DIRECTIONS: Would you please return every line from the listing that contains the word "Tarifes"?
++++ MATERIAL FOR THE TASK ++++
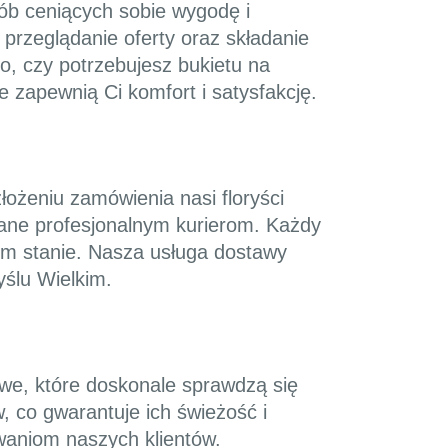
sób ceniących sobie wygodę i
 przeglądanie oferty oraz składanie
, czy potrzebujesz bukietu na
e zapewnią Ci komfort i satysfakcję.
ożeniu zamówienia nasi floryści
wane profesjonalnym kurierom. Każdy
nym stanie. Nasza usługa dostawy
ślu Wielkim.
owe, które doskonale sprawdzą się
, co gwarantuje ich świeżość i
iwaniom naszych klientów.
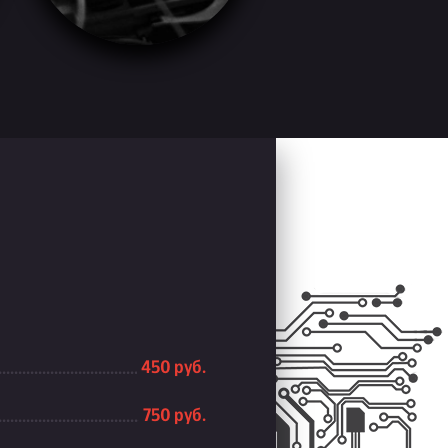
450 руб.
750 руб.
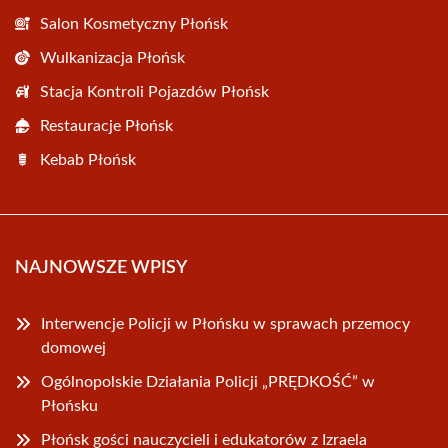
Salon Kosmetyczny Płońsk
Wulkanizacja Płońsk
Stacja Kontroli Pojazdów Płońsk
Restauracje Płońsk
Kebab Płońsk
NAJNOWSZE WPISY
Interwencje Policji w Płońsku w sprawach przemocy
domowej
Ogólnopolskie Działania Policji „PRĘDKOŚĆ” w
Płońsku
Płońsk gości nauczycieli i edukatorów z Izraela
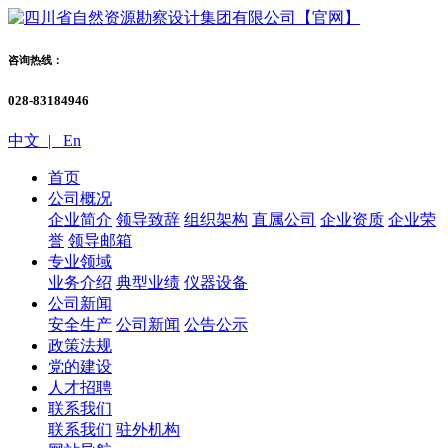
咨询热线：
028-83184946
中文 |
En
首页
公司概况
企业简介
领导致辞
组织架构
直属公司
企业资质
企业荣
誉
领导邮箱
专业领域
业务介绍
典型业绩
仪器设备
公司新闻
安全生产
公司新闻
公告公示
政策法规
党的建设
人才招聘
联系我们
联系我们
驻外机构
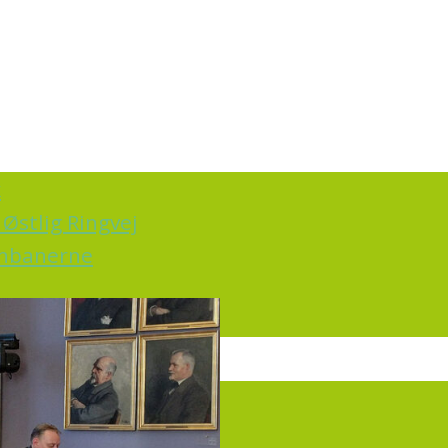
k
Østlig Ringvej
ernbanerne
irkning
rt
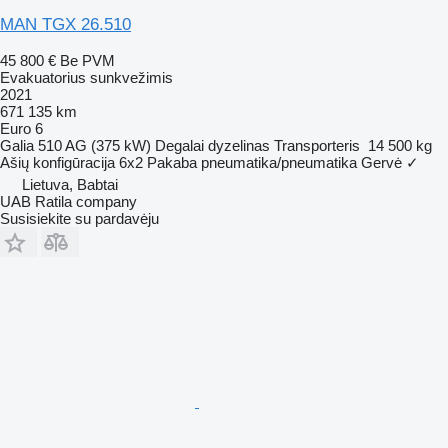
MAN TGX 26.510
45 800 €
Be PVM
Evakuatorius sunkvežimis
2021
671 135 km
Euro 6
Galia
510 AG (375 kW)
Degalai
dyzelinas
Transporteris
14 500 kg
Ašių konfigūracija
6x2
Pakaba
pneumatika/pneumatika
Gervė
✓
Lietuva, Babtai
UAB Ratila company
Susisiekite su pardavėju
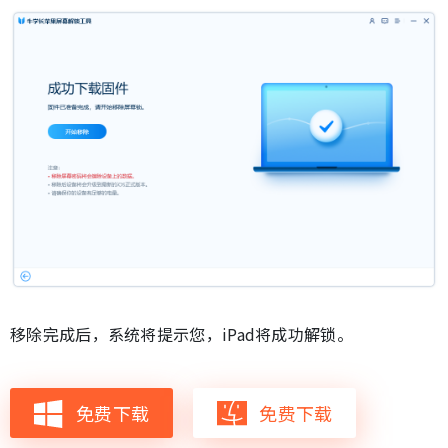
移除完成后，系统将提示您，iPad将成功解锁。
免费下载
免费下载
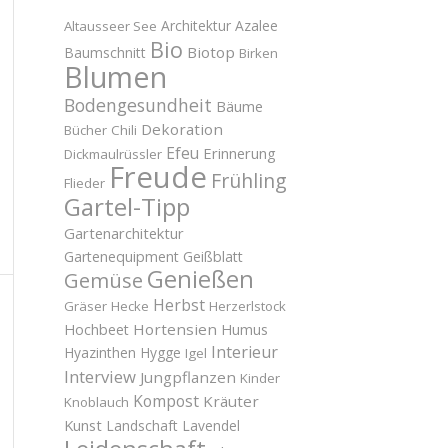
Architektur
Azalee
Altausseer See
Bio
Biotop
Baumschnitt
Birken
Blumen
Bodengesundheit
Bäume
Dekoration
Bücher
Chili
Efeu
Erinnerung
Dickmaulrüssler
Freude
Frühling
Flieder
Gartel-Tipp
Gartenarchitektur
Gartenequipment
Geißblatt
Genießen
Gemüse
Herbst
Gräser
Hecke
Herzerlstock
Hortensien
Hochbeet
Humus
Interieur
Hyazinthen
Hygge
Igel
Interview
Jungpflanzen
Kinder
Kompost
Kräuter
Knoblauch
Kunst
Landschaft
Lavendel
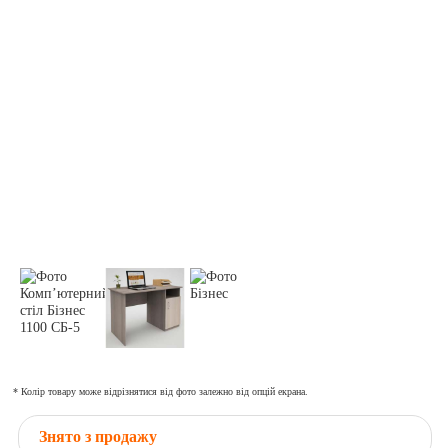
* Колір товару може відрізнятися від фото залежно від опцій екрана.
Знято з продажу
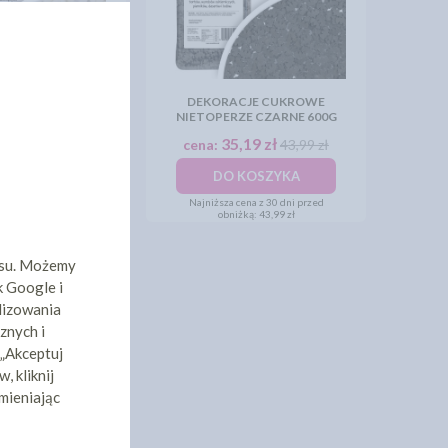
 CUKROWE KOŚCI
DEKORACJE CUKROWE
AŁE 600G
NIETOPERZE CZARNE 600G
,19 zł
35,19 zł
43,99 zł
cena:
43,99 zł
KOSZYKA
DO KOSZYKA
ena z 30 dni przed
Najniższa cena z 30 dni przed
żką:
43,99 zł
obniżką:
43,99 zł
isu. Możemy
k Google i
lizowania
Y
znych i
 „Akceptuj
, kliknij
mieniając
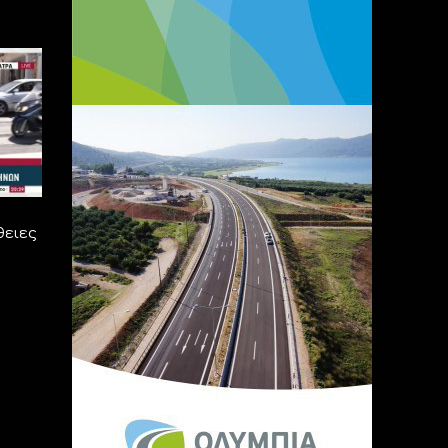
θειες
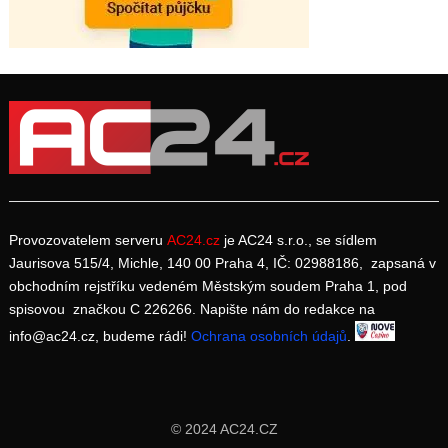
Provozovatelem serveru
AC24.cz
je AC24 s.r.o., se sídlem
Jaurisova 515/4, Michle, 140 00 Praha 4, IČ: 02988186, zapsaná v
obchodním rejstříku vedeném Městským soudem Praha 1, pod
spisovou značkou C 226266. Napište nám do redakce na
info@ac24.cz, budeme rádi!
Ochrana osobních údajů
.
© 2024 AC24.CZ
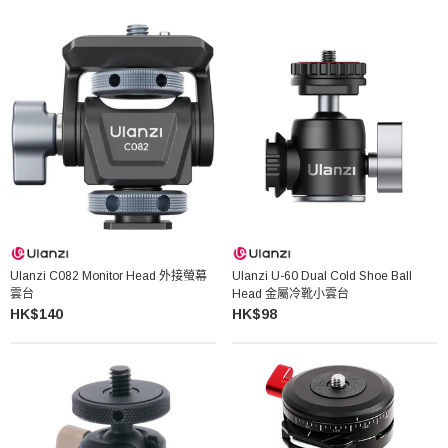
Ulanzi C082 Monitor Head 外接螢幕
Ulanzi U-60 Dual Cold Shoe Ball
雲台
Head 金屬冷靴小雲台
HK$140
HK$98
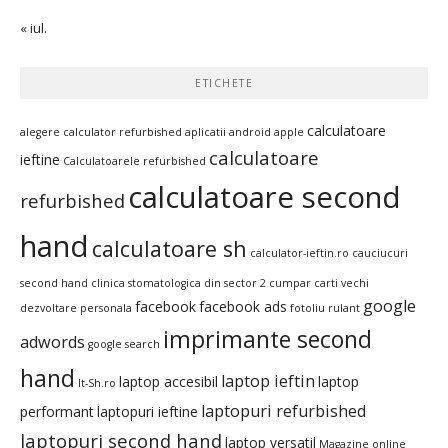
« iul.
ETICHETE
calculatoare
alegere calculator refurbished
aplicatii android
apple
calculatoare
ieftine
Calculatoarele refurbished
calculatoare second
refurbished
hand
calculatoare sh
calculator-ieftin.ro
cauciucuri
second hand
clinica stomatologica din sector 2
cumpar carti vechi
google
facebook
facebook ads
dezvoltare personala
fotoliu rulant
imprimante second
adwords
google search
hand
laptop ieftin
laptop accesibil
laptop
It-Sh.ro
laptopuri refurbished
performant
laptopuri ieftine
laptopuri second hand
laptop versatil
Magazine online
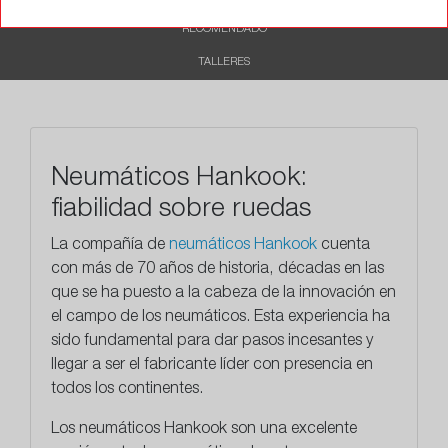
RECOMENDADO
TALLERES
Neumáticos Hankook:
fiabilidad sobre ruedas
La compañía de
neumáticos Hankook
cuenta
con más de 70 años de historia, décadas en las
que se ha puesto a la cabeza de la innovación en
el campo de los neumáticos. Esta experiencia ha
sido fundamental para dar pasos incesantes y
llegar a ser el fabricante líder con presencia en
todos los continentes.
Los neumáticos Hankook son una excelente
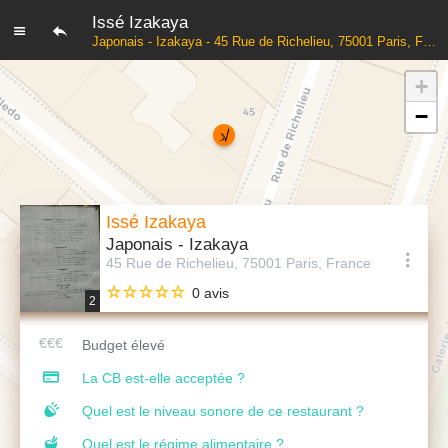
Issé Izakaya
Japonais - Izakaya - 45 Rue de Richelieu, 75001 Paris, France
+
−
Issé Izakaya
Japonais - Izakaya
45 Rue de Richelieu, 75001 Paris, France
0 avis
2
Budget élevé
La CB est-elle acceptée ?
Quel est le niveau sonore de ce restaurant ?
Quel est le régime alimentaire ?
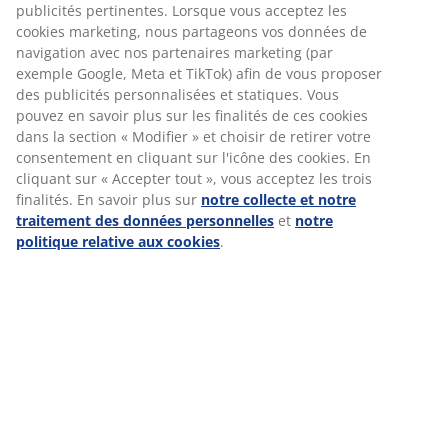
publicités pertinentes. Lorsque vous acceptez les
Un environnement de travail dynamique et convivial.
cookies marketing, nous partageons vos données de
L'opportunité de découvrir plusieurs magasins JYSK.
navigation avec nos partenaires marketing (par
Un rôle concret avec un impact direct sur les
performances de nos magasins.
exemple Google, Meta et TikTok) afin de vous proposer
Une équipe qui partage des valeurs de simplicité, de
des publicités personnalisées et statiques. Vous
respect, d'esprit d'équipe et d'engagement.
pouvez en savoir plus sur les finalités de ces cookies
dans la section « Modifier » et choisir de retirer votre
Chez JYSK
consentement en cliquant sur l'icône des cookies. En
Nous croyons en la confiance, la responsabilité et la liberté
cliquant sur « Accepter tout », vous acceptez les trois
d'agir. Nous valorisons les personnes qui prennent des
finalités. En savoir plus sur
notre collecte et notre
initiatives, collaborent efficacement et contribuent à créer les
traitement des données personnelles
et
notre
meilleures conditions pour nos clients et leurs collègues.
politique relative aux cookies
.
Prêt(e) à relever le défi et à faire la différence dans nos
magasins ?
Postulez dès maintenant !
A PROPOS DE NOUS
Nous sommes convaincus que nos employés sont la clé de
notre succès. Notre entreprise est passée d'un seul magasin
en 1979 à plus de 3 250 magasins dans le monde aujourd'hui.
Nous sommes fiers de l'engagement et des efforts de nos
employés et nous voulons les récompenser. C'est pourquoi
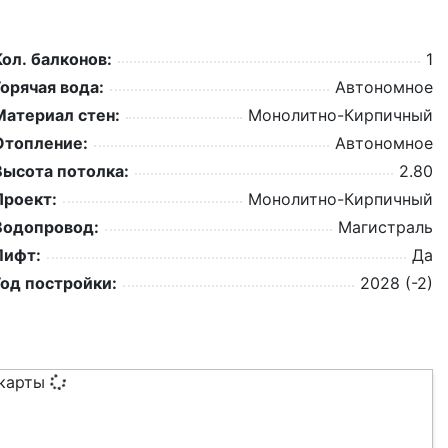
Кол. балконов:
1
Горячая вода:
Автономное
Материал стен:
Монолитно-Кирпичный
Отопление:
Автономное
Высота потолка:
2.80
Проект:
Монолитно-Кирпичный
Водопровод:
Магистраль
Лифт:
Да
Год постройки:
2028 (-2)
 карты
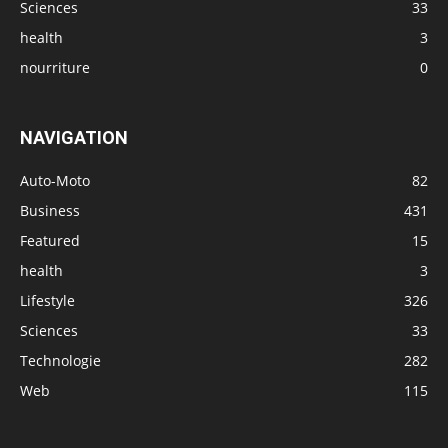
Sciences
33
health
3
nourriture
0
NAVIGATION
Auto-Moto
82
Business
431
Featured
15
health
3
Lifestyle
326
Sciences
33
Technologie
282
Web
115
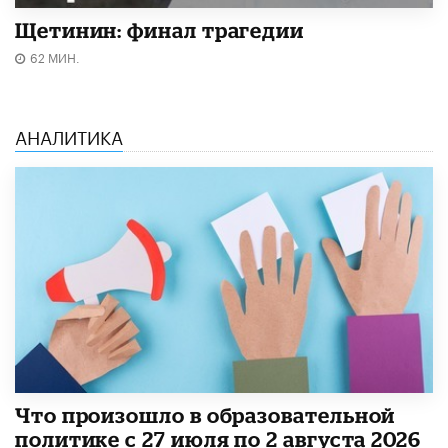
Щетинин: финал трагедии
62 МИН.
АНАЛИТИКА
​Что произошло в образовательной
политике с 27 июля по 2 августа 2026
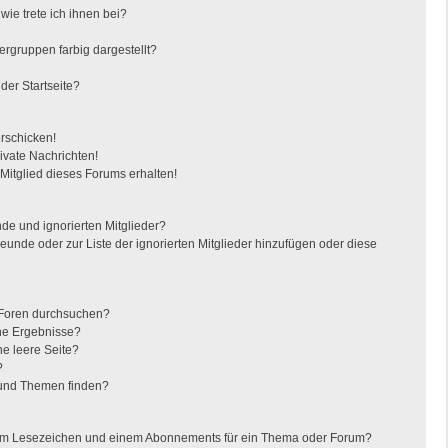
ie trete ich ihnen bei?
gruppen farbig dargestellt?
der Startseite?
erschicken!
vate Nachrichten!
itglied dieses Forums erhalten!
de und ignorierten Mitglieder?
reunde oder zur Liste der ignorierten Mitglieder hinzufügen oder diese
 Foren durchsuchen?
ine Ergebnisse?
e leere Seite?
?
 und Themen finden?
nem Lesezeichen und einem Abonnements für ein Thema oder Forum?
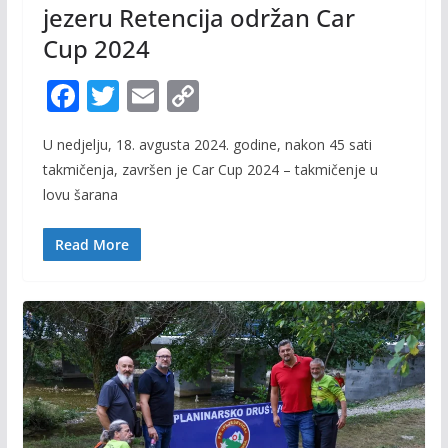
jezeru Retencija održan Car
Cup 2024
F
T
E
C
ac
w
m
o
U nedjelju, 18. avgusta 2024. godine, nakon 45 sati
e
itt
ai
p
takmičenja, završen je Car Cup 2024 – takmičenje u
b
er
l
y
lovu šarana
o
Li
o
n
Read More
k
k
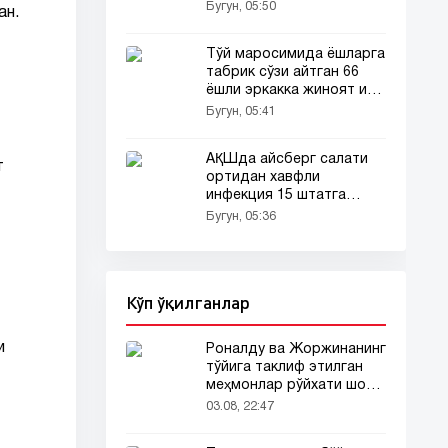
Бугун, 05:50
ан.
Тўй маросимида ёшларга
табрик сўзи айтган 66
ёшли эркакка жиноят иши
очилди
Бугун, 05:41
АҚШда айсберг салати
т
ортидан хавфли
инфекция 15 штатга
ёйилди!
Бугун, 05:36
Кўп ўқилганлар
и
Роналду ва Жоржинанинг
тўйига таклиф этилган
меҳмонлар рўйхати шов-
шувда
03.08, 22:47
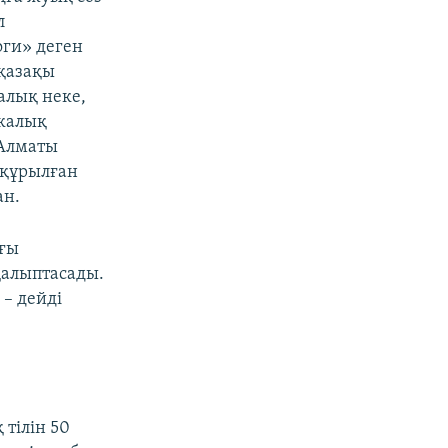
л
ги» деген
«қазақы
алық неке,
калық
 Алматы
 құрылған
ан.
ағы
қалыптасады.
 – дейді
 тілін 50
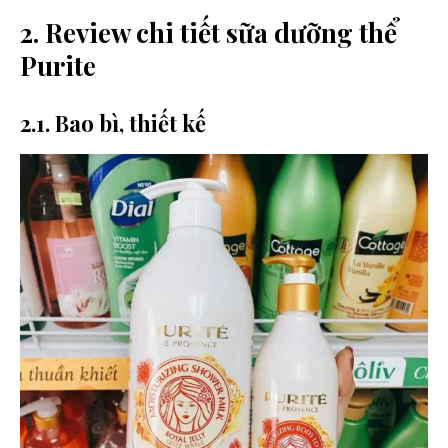
2. Review chi tiết sữa dưỡng thể
Purite
2.1. Bao bì, thiết kế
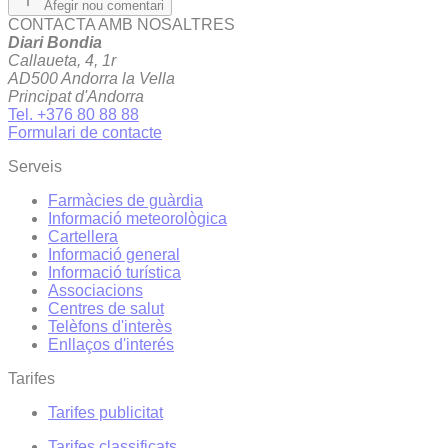
Afegir nou comentari
CONTACTA AMB NOSALTRES
Diari Bondia
Callaueta, 4, 1r
AD500 Andorra la Vella
Principat d'Andorra
Tel. +376 80 88 88
Formulari de contacte
Serveis
Farmàcies de guàrdia
Informació meteorològica
Cartellera
Informació general
Informació turística
Associacions
Centres de salut
Telèfons d'interès
Enllaços d'interés
Tarifes
Tarifes publicitat
Tarifes classificats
++++
SOLUTION:
Tarifes
Tarifes publicitat
Tarifes classificats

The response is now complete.